Capital Team Award: Elmhurst Park
Helen Ogrinz, Sr. Landscape Architect
Nancy Prince, Sr. Landscape Architect
Shani White, Assistant Landscape Architect
Imelda Bernstein, Landscape Architect Intern
Lee Ann Beauchamp, Landscape Architect
Zara Brown, Assistant Landscape Architect
Steve Whitesell, Designer
Paul Schubert, Deputy Director of Architecture
Harrison Chang, Architectural Intern
Yelena Lyubarskaya, Senior Environmental Engineer
Ben Mulchandani, Supervisor for Mechanical Engineering
Edward Vagner, Assistant Electrical Engineer
Magary Aime, Supervisor for Electrical Engineering
Rudrasen Persaud, Environmental Engineer
Rajanikant Patel, Electrical Engineer
Vincent Alfano, Director of Queens Construction
Robert Gantzer, Project Resident Engineer
Arthur Burgess, Construction Resident Engineer
Tyler McLeete, Construction Project Manager
Michele Greaves-White, Assistant Landscape Architect
Andrew Penzi, Team Leader
Kevin Quinn, Director of Architecture
Joelle Byrer, Deputy Team Leader
Golam Hossain, Structural Engineer
Muhammed Hussain, Mechanical Engineer
Juan Alban, Director of Contracts
Patricia Doyle, Procurement Analyst
Margarita Martinez, Budget Coordinator

Everyone is familiar with the saying that when confronted with lemons, the best option is to make lemonade. At Elmhurst Park in Queens, Parks did the equivalent with their facility by taking a debris-strewn brown-field site and making a great new park. An inter-disciplinary team at Capital took on complex design, permitting, and horticultural challenges to bring about a new green park from this abandoned site. The first phase of the park was completed in late 2008 and phase II will open near the end of the year.

The complexity of the Elmhurst project required an unusual number of approvals and permits from outside agencies. The team successfully built consensus among stakeholders and regulators including the Public Design Commission, two community boards, various public officials, DOB, DEC, DEP, and the Board of Health. The project won a ‘Big Apple Brownfield Open-space Award’ before its completion.
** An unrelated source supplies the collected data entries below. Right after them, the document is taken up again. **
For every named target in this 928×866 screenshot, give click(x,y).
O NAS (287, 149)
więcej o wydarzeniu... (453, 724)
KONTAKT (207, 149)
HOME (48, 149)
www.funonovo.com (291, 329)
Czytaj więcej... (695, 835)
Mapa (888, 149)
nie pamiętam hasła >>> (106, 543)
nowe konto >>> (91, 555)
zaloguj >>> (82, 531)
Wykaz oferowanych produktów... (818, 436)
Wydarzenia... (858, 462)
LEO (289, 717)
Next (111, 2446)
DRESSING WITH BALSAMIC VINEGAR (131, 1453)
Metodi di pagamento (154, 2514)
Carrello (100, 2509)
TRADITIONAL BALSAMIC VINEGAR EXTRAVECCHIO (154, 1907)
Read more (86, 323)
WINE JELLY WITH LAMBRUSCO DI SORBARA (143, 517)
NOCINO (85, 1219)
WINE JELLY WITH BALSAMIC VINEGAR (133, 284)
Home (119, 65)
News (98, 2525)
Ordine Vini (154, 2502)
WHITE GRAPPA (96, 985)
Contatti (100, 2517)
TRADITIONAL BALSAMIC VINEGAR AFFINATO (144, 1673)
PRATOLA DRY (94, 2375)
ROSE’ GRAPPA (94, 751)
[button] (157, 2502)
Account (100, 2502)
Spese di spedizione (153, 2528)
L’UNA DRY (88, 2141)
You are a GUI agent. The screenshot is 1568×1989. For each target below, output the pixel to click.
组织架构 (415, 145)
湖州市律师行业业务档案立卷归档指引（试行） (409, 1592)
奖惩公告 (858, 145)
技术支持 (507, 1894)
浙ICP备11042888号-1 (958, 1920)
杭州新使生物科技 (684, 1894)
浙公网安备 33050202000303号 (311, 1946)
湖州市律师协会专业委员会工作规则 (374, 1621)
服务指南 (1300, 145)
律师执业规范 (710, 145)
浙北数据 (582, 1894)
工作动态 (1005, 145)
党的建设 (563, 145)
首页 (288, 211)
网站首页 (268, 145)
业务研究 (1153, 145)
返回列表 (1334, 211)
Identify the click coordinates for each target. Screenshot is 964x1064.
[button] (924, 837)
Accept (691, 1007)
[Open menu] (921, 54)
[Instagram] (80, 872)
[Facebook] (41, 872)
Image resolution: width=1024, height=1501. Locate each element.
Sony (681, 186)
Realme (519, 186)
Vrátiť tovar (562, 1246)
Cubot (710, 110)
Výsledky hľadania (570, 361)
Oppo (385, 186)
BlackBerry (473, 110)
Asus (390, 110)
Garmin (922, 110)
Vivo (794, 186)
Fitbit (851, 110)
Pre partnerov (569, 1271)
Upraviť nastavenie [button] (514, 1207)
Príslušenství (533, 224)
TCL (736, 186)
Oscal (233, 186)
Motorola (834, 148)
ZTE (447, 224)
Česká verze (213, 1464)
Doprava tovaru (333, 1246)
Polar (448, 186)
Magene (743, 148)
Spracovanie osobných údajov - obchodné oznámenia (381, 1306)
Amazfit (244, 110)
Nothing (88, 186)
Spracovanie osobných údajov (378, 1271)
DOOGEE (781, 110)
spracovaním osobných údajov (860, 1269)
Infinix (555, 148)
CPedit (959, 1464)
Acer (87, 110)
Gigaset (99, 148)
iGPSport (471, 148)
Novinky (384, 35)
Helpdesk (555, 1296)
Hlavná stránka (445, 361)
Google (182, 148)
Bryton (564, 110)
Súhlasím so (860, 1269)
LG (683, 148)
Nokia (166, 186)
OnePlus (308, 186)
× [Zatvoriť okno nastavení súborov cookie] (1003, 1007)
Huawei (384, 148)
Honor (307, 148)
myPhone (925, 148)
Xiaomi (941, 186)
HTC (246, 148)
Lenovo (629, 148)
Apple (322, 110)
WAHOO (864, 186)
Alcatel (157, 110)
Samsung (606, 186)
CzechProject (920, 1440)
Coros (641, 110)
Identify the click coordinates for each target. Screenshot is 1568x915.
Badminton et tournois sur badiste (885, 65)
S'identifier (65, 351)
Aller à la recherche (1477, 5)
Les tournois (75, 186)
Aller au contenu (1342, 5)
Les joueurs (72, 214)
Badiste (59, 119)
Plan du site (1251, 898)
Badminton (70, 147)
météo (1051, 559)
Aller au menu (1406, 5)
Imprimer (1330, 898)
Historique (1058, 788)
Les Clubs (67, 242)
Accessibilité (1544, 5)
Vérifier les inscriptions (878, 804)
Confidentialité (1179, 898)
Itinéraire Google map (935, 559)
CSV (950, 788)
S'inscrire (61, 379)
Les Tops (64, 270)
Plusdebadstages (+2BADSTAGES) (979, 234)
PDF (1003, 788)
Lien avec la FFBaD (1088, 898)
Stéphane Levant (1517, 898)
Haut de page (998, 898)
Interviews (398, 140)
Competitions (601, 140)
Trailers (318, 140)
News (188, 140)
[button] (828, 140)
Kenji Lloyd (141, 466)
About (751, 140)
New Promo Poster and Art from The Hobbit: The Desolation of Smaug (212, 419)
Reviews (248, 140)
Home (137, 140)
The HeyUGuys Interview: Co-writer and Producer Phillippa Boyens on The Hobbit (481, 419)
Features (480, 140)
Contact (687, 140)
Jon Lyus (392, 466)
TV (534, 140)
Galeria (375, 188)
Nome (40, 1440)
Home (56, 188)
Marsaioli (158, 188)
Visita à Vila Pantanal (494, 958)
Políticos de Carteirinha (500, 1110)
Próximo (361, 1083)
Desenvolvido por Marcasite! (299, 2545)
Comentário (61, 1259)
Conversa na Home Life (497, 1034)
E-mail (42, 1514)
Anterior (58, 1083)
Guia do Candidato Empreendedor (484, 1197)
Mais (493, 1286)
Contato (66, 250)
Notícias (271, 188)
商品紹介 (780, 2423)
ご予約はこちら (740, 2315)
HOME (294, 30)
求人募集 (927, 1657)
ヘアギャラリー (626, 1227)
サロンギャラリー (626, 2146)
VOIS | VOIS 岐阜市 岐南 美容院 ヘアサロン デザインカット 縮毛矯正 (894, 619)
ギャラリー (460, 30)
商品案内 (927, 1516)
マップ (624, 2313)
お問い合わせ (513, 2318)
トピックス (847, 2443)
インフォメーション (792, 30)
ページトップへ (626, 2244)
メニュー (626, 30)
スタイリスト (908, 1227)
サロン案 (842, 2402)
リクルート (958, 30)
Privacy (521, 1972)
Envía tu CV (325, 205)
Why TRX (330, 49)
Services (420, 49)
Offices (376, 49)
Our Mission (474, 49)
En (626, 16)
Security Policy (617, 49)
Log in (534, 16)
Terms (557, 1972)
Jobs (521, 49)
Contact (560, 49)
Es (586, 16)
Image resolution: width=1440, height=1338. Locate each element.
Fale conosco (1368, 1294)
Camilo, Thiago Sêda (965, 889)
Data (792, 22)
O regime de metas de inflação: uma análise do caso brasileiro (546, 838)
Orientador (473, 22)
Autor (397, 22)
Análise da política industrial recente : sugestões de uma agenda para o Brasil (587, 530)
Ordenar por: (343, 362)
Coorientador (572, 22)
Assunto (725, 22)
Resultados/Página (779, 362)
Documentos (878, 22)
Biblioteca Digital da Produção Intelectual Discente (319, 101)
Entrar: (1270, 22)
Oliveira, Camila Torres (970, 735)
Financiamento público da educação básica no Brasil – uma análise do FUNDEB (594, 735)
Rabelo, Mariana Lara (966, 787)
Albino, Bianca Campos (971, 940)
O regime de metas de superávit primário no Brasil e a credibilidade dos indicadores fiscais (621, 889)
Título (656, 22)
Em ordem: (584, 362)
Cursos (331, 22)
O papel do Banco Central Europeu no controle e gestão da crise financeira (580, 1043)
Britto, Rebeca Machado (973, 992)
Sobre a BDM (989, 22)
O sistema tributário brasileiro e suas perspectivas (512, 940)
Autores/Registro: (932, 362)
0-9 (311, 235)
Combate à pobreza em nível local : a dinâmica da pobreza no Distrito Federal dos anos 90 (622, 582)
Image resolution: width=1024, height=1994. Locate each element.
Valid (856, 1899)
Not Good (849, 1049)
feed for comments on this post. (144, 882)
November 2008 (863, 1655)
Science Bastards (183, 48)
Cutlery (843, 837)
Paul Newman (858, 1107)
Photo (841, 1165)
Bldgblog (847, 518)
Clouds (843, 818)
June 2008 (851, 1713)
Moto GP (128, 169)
The site for Elmhurst Park was almost entirely devoid of trees and other vegetation. A solitary group of 16 trees, at the northeast corner of Grand Avenue, was all that remained. These trees were retained and protected during construction. Phase I of the park included a woodland garden within the existing grove of trees, with the addition of dogwoods, woodland shrubs, bluebells and ferns. Evergreens were used on the perimeter to screen off-site parking lots and warehouses. The Elmhurst community’s early history as a place of orchards and farms is recalled by a new orchard of crabapples on the hillside facing the Long Island Expressway. Close to Grand Avenue, new Zelkova trees were planted around a small oval green intended as a quiet sitting area for seniors. Phase I includes a total of almost 500 new trees. Phase II will add a little more than 150 more trees, as well as additional shrubs, ground covers and perennials to the restored space.

QUOTATION FOR THE DAY


“Some people feel the rain. Others just get wet.”